I'm pro-choice. One of the reasons I'm pro-choice is because of the non-absolutist nature of the position. Within the pro-choice camp, there are a wide variety of positions. In the anti-abortion camp, there is only one: abortion should be illegal.

But because of the wide variety of positions, it is folly to presume as the author does--and as you do--that you can make a blanket, all-encompassing statement about what the pro-choice position is and not expect to be called out on it. I don't necessarily disagree with your self-defense analogies, as imprecise as they may be. But your anecdotal and subjective pro-choice position can hardly be counted as the official pro-choice position. The relative rarity of such an occurrence doesn't really tell us much about whether that occurrence should be (il)legal. There are people in the pro-choice camp who thing that post-viability non-medically necessary abortions should be legal. There are others who disagree. Your point about China and lame insults re: Rush/Glenn are completely off-topic.

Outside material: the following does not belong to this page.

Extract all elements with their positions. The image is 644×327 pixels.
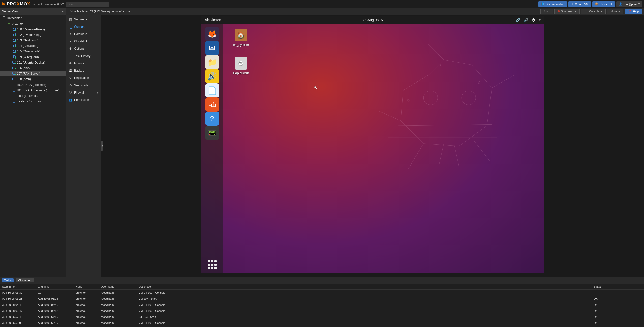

In the section of the article "Beware of Women's Safety Used as a Pretext" you state "Their intent is to prevent all abortions, including those performed by clinics that are perfectly safe"

Perfectly safe for who? Someone dies in every abortion. It is clearly not safe for them.

America and the world need to wake up to the fact that most everything done by Gosnell would be deemed as constitutionally protected privacy if he had the discipline to keep the babies foot inside the birth canal while he butchered them.

Gosnell only exposes the barbaric nature of what Mr Lemieux and Abortion rights activist believe to be a fundamental human right.

Don't pretend to be outraged by what you fought so hard to create.

Pro-choice people do not LIKE abortion; we prefer to make it unnecessary by making birth control more easily available. Unfortunately, the anti-choice fanatics (not pro-life in the larger sense) are ALSO the anti-contraception fanatics, classically Roman Catholics, but recently many evangelicals as well. And since poor women have to get their birth control (AND prevention of life-threatening cancers) from the same places that ALSO perform or refer for abortions), those institutions are a double target.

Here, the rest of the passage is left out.